Yıldızları adlandırma
Yıldızların eski adları, ait oldukları takım yıldızlarla özdeşleştirilmiş mitolojik şekillerdeki konumlarını hatırlatıyordu: Aslan'ın gözü, Büyük Ayı'nın kuyruğu gibi. En parlak yıldızlar, çoğu Arapça kökenli olan özel adlarını korumuştur: Sirius, Rigel, Aldebaran, Deneb...
Takımyıldızların bazılarının ve Güneş’in kendi mitleri bulunur. Bunların ölülerin ruhu ya da tanrılar oldukları düşünülürdü. Örneğin Umacı yıldızının Gorgon Medusa’nın gözünü temsil ettiğine inanılırdı.
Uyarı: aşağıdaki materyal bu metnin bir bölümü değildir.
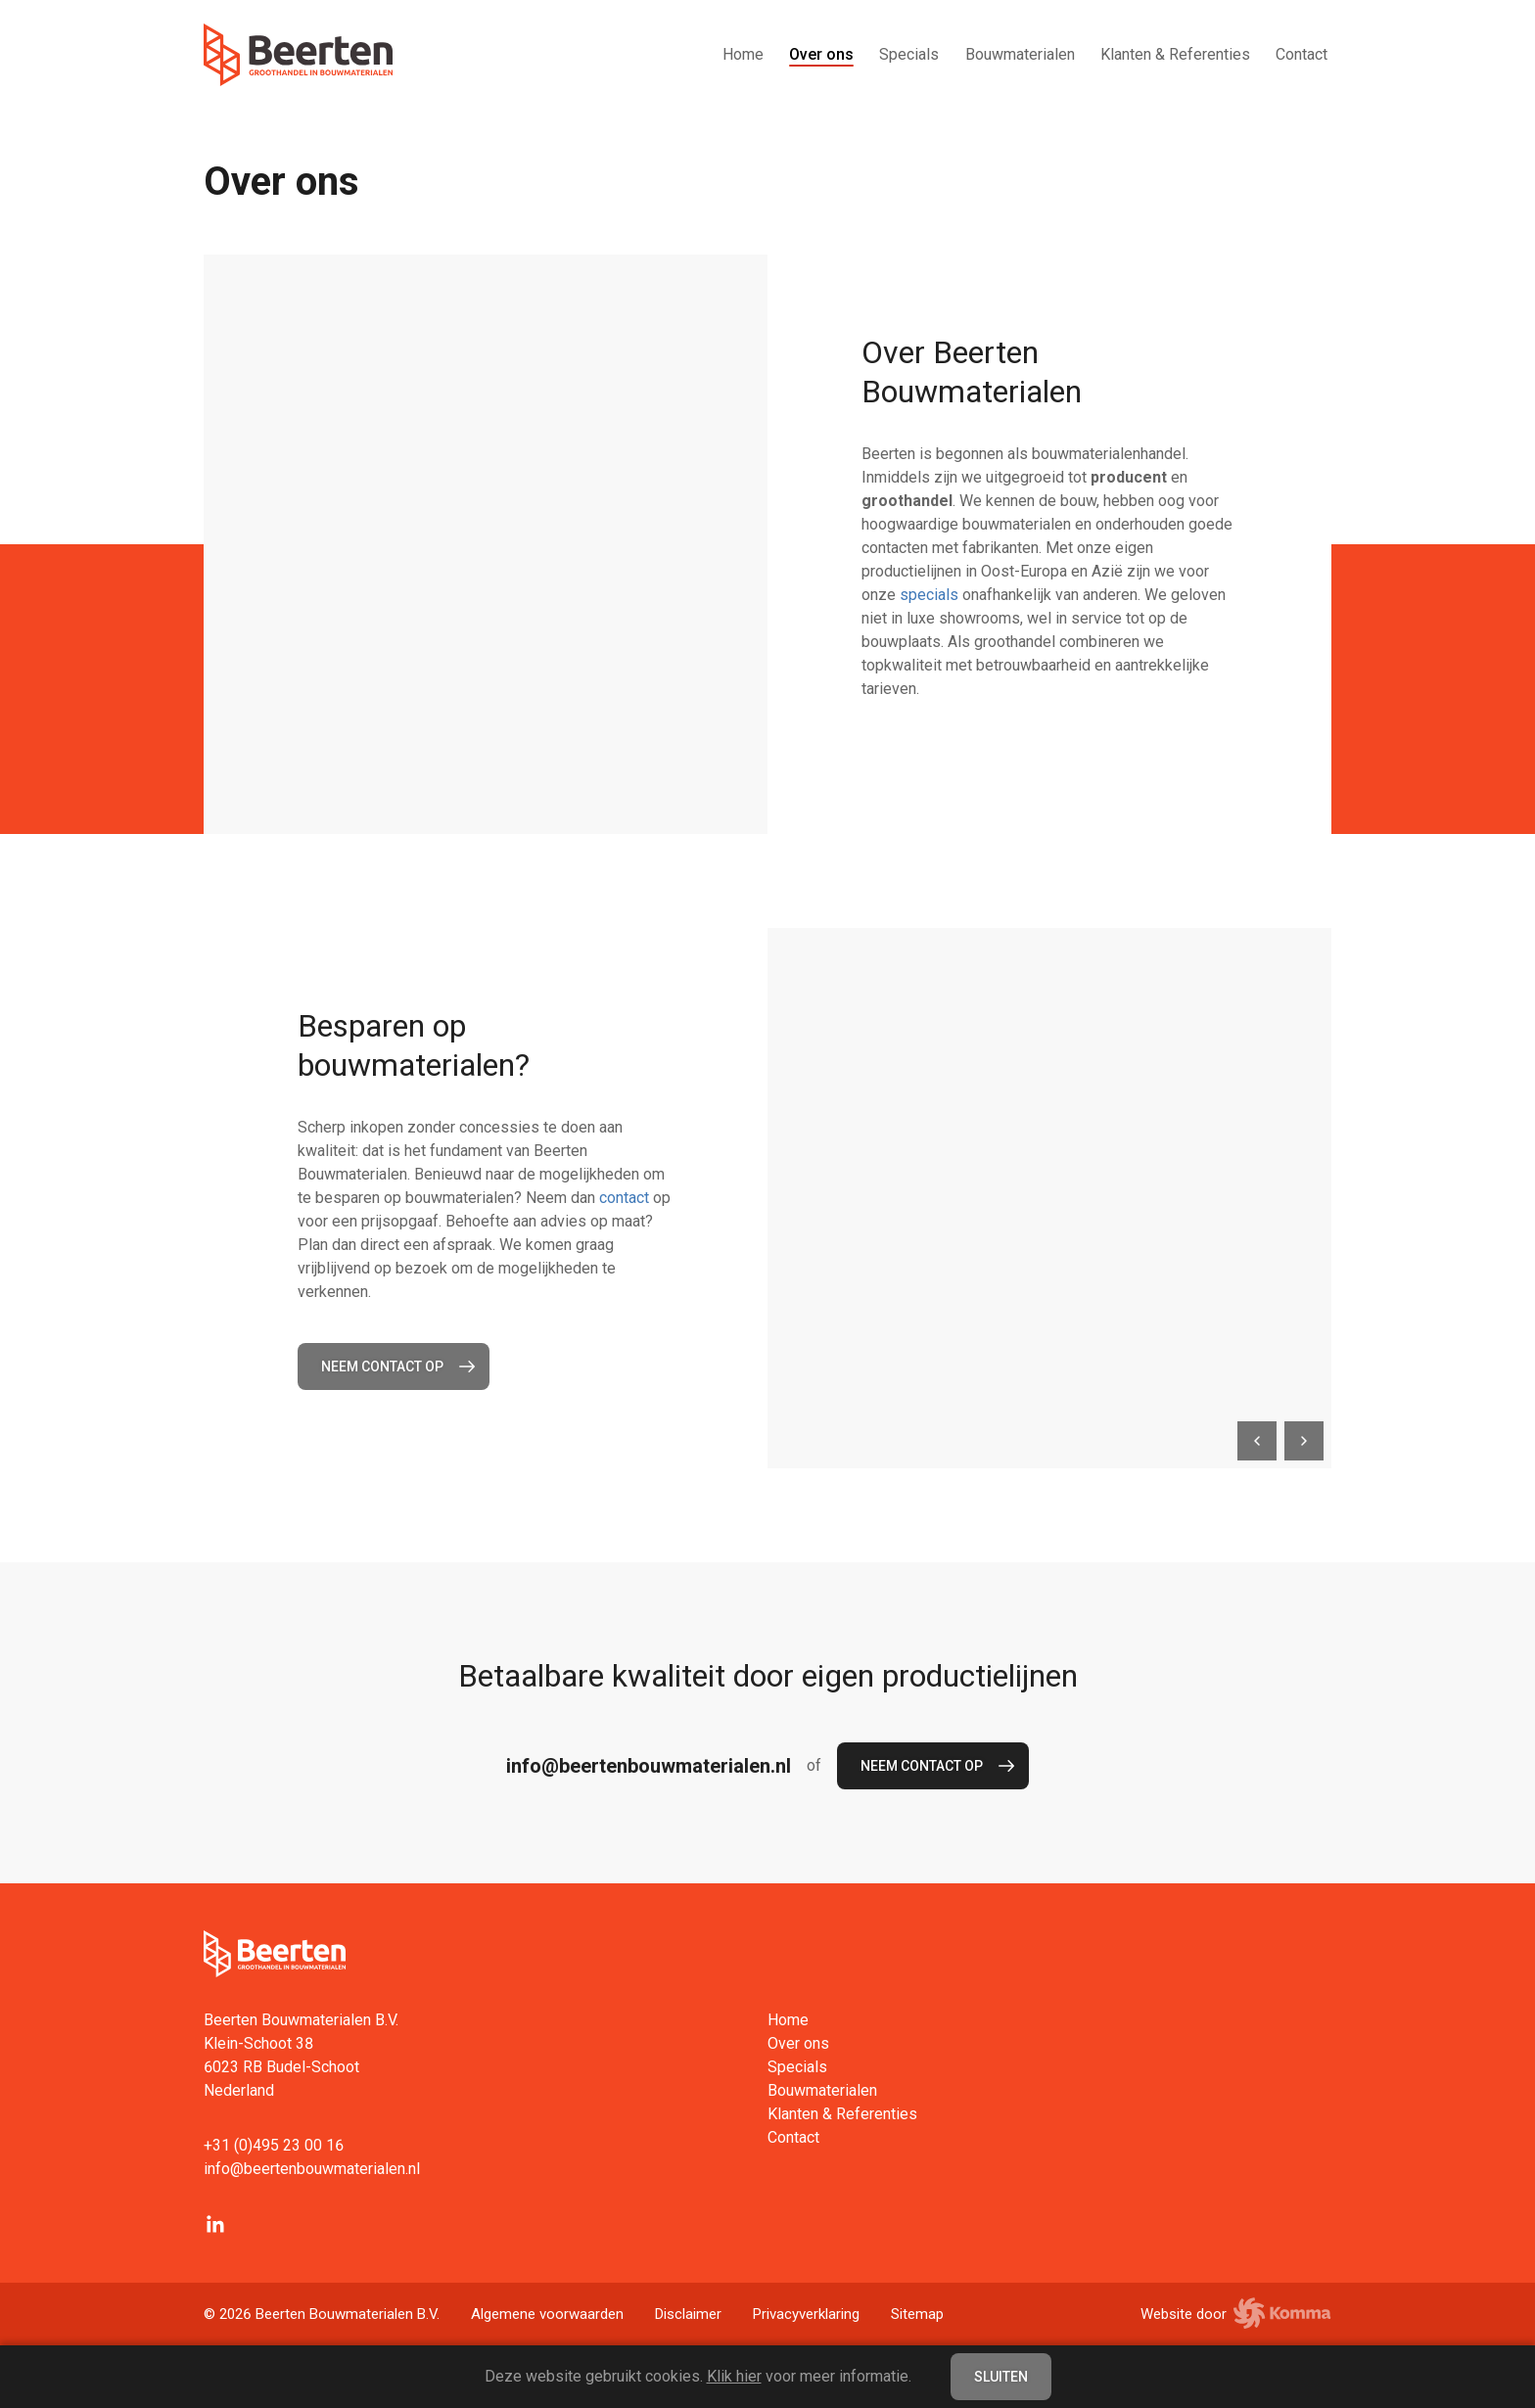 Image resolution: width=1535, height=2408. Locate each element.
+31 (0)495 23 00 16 (274, 2145)
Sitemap (917, 2314)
1603'te, Alman J. Bayer, Uranometria'sında, o zamandan bu yana evrensel olarak benimsenen basit ve akılcı bir adlandırma sistemi ortaya attı. Her takımyıldızda, en parlak yıldıza α ile, parıltı derecesi bundan hemen sonra gelen β ve bunu izleyen γ ile (... vb) belirtildi. Yunan alfabesi tükendiğinde, Latin alfabesi, sonra da sayılar kullanıldı. Sonunda yalnız en parlak yıldızlar adlandırılır oldu. Astronomi aletleriyle görülebilen ve fotoğrafı çekilebilenlerin, referans kataloglarındaki sıra numaralarıyla yetinilmektedir. Bir yıldızın uluslararası adı, bunu belirten harf veya sayının arkasına, ait olduğu takım yıldızının Latince adının genitifi veya resmî kısaltması konarak elde edilir; α Ursa Major veya α UMa...
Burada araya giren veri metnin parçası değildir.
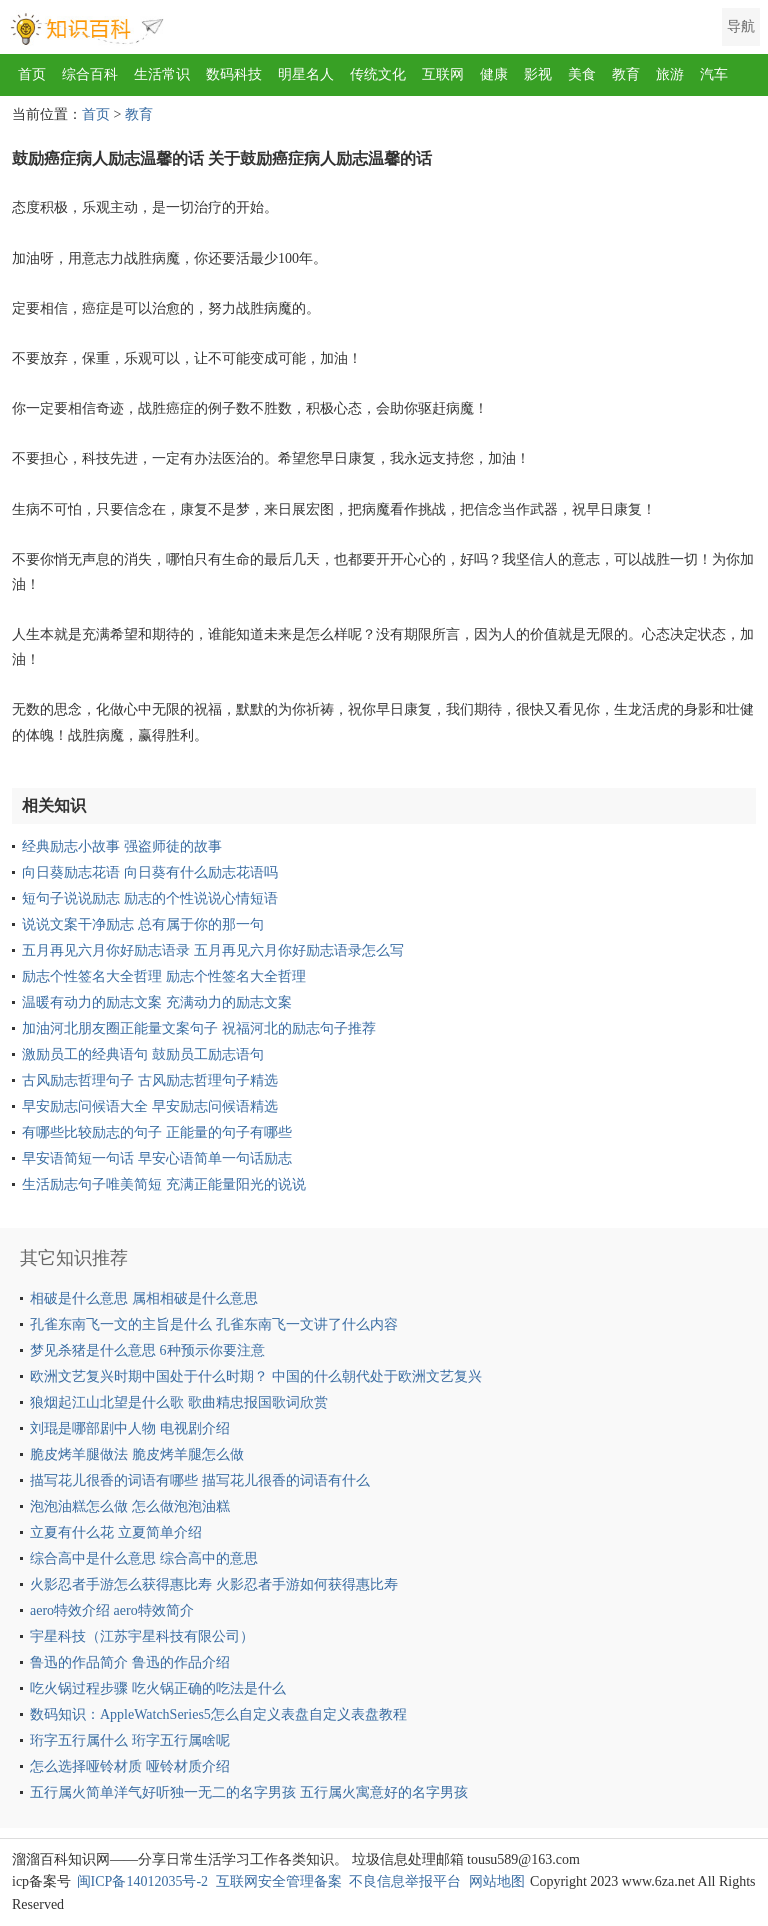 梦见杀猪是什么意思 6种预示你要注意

Takımyıldızları oluşturan yıldızların isimleri
Tüm yıldızların bir ismi vardır. Johannes Bayer yöntemi ile takımyıldızlarındaki yıldızlar tanıtıldı, J. Bayer'in yıldız atlasında onlar parlaklıklarına ya da büyüklüklerine göre Yunan alfabesi sırasıyla Yunan harfleriyle isimlendirdi.
1515 yılına ait bir Kuzey Gök Küre takımyıldız haritası
Mesela, Alfa (α) parlak ise, Beta (β) daha az parlaktır ve böyle devam eder. Buna örnek olarak Büyük Ayı takımyıldızını verebiliriz; Büyük Ayı takımyıldızın ilk yıldızı Alfa (α) Büyük Ayı, ikinci yıldızı Beta (β) Büyük Ayı, diğerleri de böyle devam etmektedir.
Bu sıralamalar he zaman doğru değildir, yıldızların parlaklıkları tam olarak ölçülüp isimlendirilmemiştir, ve bazı yıldızların parlaklıklarında değişkenlikler gözlemlenilmektedir. Örneğin Büyük Ayı'nın beşinci yıldızı olan Epilson (ε) Büyük Ayı, Büyük Ayı'nın ilk yıldızı olan Alfa (α) Büyük Ayı'dan daha parlaktır.
Daha sonralar isimlendirmede sayılar da yetersiz kalınca başka sistemler icat edilmiştir. John Flamsteed, Yunanca harfler yerine sayıları kullanmıştır, ve sonraki yıldız kataloglarında genellikle takımyıldızların bir sayı sitemi olmuştur.